It seems the Czech Republic is now asking for “definitive proof” of an Iranian ballistic missile threat before it allows the notoriously unreliable THAADS anti-missile missile system to be deployed there (and in Poland).
There is no threat from Iran. Even if the Iranians launched their current longest range missiles from the most westerly point in Iran, they could just hit inside the Ukraine. Anywhere else and it would fall into the Black Sea. Iran has no geo-political, financial or ideological reason or interest to “attack Europe”—it has more valuable “friends” there than anywhere else.

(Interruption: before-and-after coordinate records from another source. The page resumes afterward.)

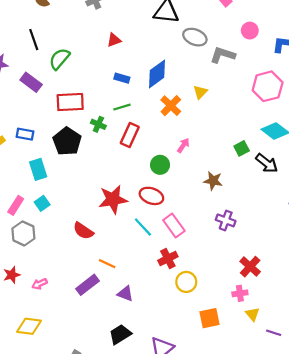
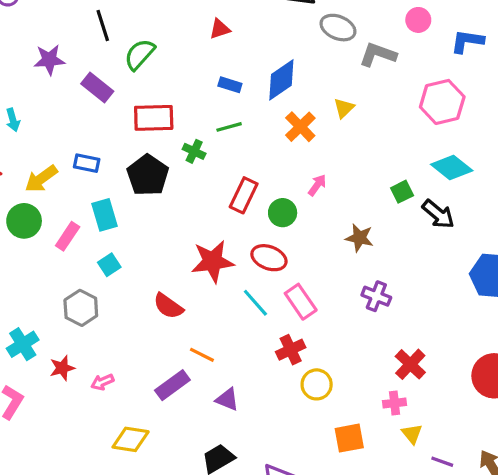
red rectangle: (130, 135) -> (244, 195), moved
pink rectangle: (16, 205) -> (68, 236), moved
yellow diamond: (29, 326) -> (131, 439), moved

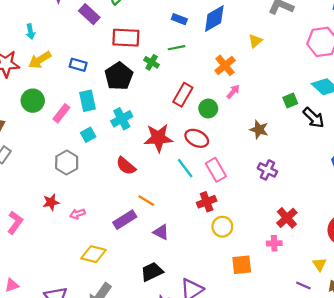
orange cross: (300, 127) -> (225, 65), moved
yellow arrow: (41, 179) -> (40, 60), moved
cyan cross: (23, 344) -> (122, 119), moved
yellow triangle: (412, 434) -> (319, 264), moved

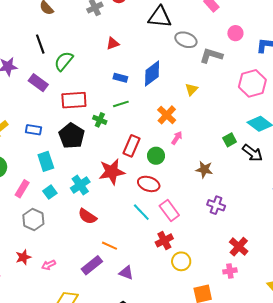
pink rectangle: (61, 113) -> (22, 189), moved
cyan cross: (122, 119) -> (80, 185), moved
red star: (158, 138) -> (112, 172), moved

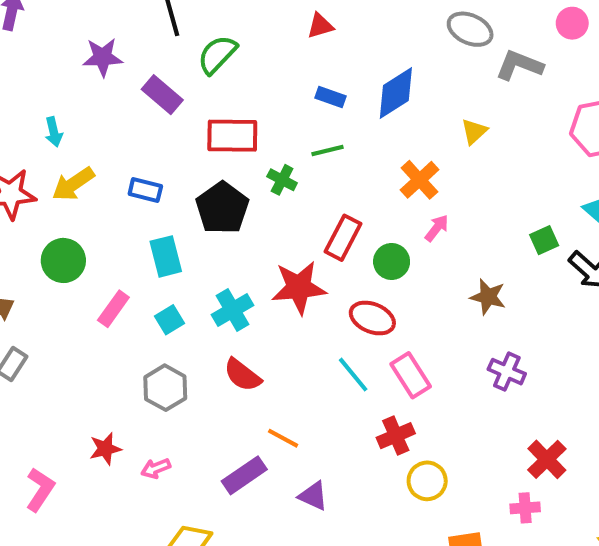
gray hexagon: (33, 220) -> (165, 388), moved

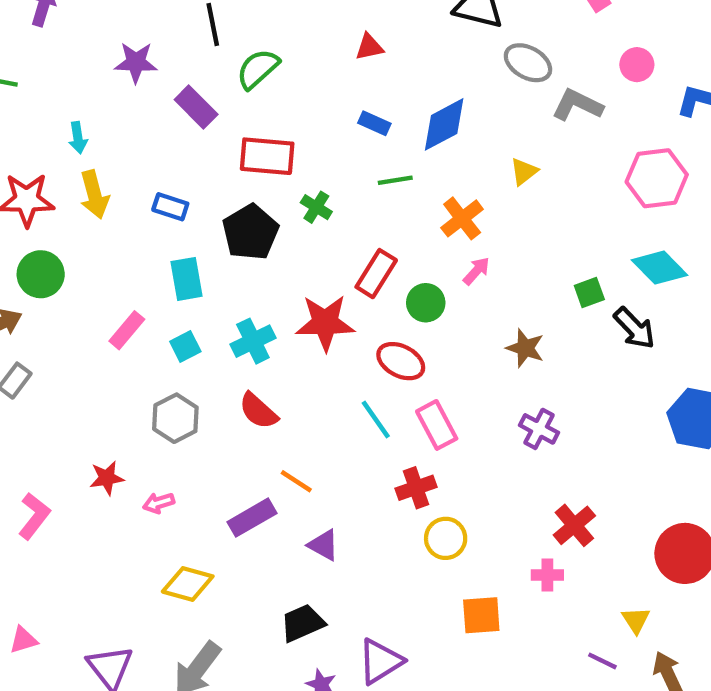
green line: (328, 150) -> (395, 180), moved
yellow arrow: (73, 184) -> (94, 195), turned -75
green circle: (63, 260) -> (41, 274), moved

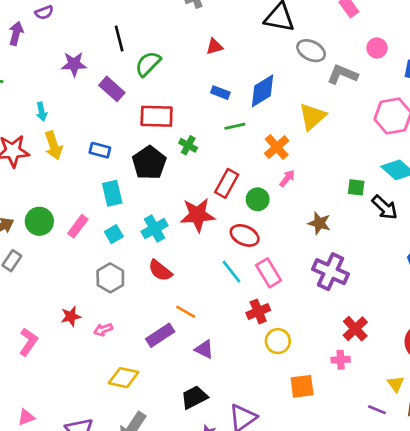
yellow triangle: (524, 172) -> (312, 117), size x1.6
green circle: (41, 274) -> (39, 221), moved
green square: (589, 293) -> (356, 187), turned 30
purple cross: (539, 429) -> (331, 272), size x1.5

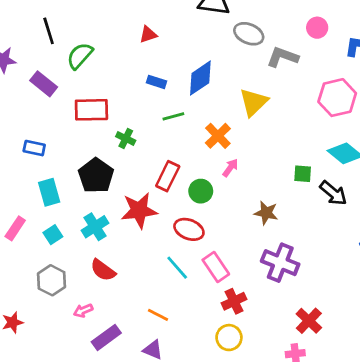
black pentagon: (149, 163) -> (96, 176), moved
red cross: (258, 311) -> (234, 301), moved
orange line: (186, 312) -> (158, 315), moved
pink arrow: (103, 330) -> (83, 311), moved

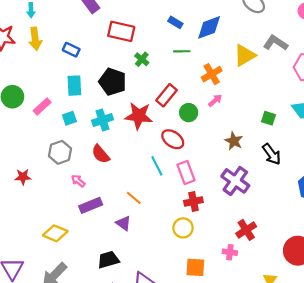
gray L-shape: (283, 57) -> (276, 43), moved
black pentagon: (96, 176) -> (113, 82), turned -30
black arrow: (333, 193) -> (272, 154), moved
pink arrow: (83, 311) -> (78, 181), turned 48

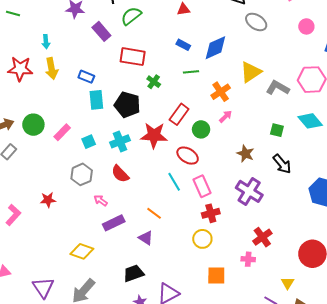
gray L-shape: (276, 43) -> (278, 88), moved
cyan rectangle: (74, 86) -> (96, 100), moved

The scheme was to deploy the missile detection units in the Czech Republic and the missile launchers in Poland to counter any Iranian “threat”. With the newly elected liberal Civic Platform party’s announced intention to pull Poland’s 900 soldiers out of Iraq by next year it's clear Poland's partnership with the US has changed and this in turn affects the Czech position as a ‘partner’ in the system's deployment. No doubt the Czechs have also been pressured by Putin.
Unless Poland and the Czech’s are now holding-out for some more significant incentive ( more money?) to satisfy the US, it looks like it is back to the drawing–board for Bush and his ballistic buddies.
The entire system has been a boondoggle from the start--it is a weapon that is dependent on a condition of at least an armed standoff between the US and some other obvious ICBM-equipped state (i.e. Cold War II). Given the global economics that drive most international politics these days such a situation is nigh impossible.
The money and time has already been wasted, but now with apparently nowhere to deploy and time running out on the Bush administration hopefully we will be done with this contentious and pointless political chess piece once and for all.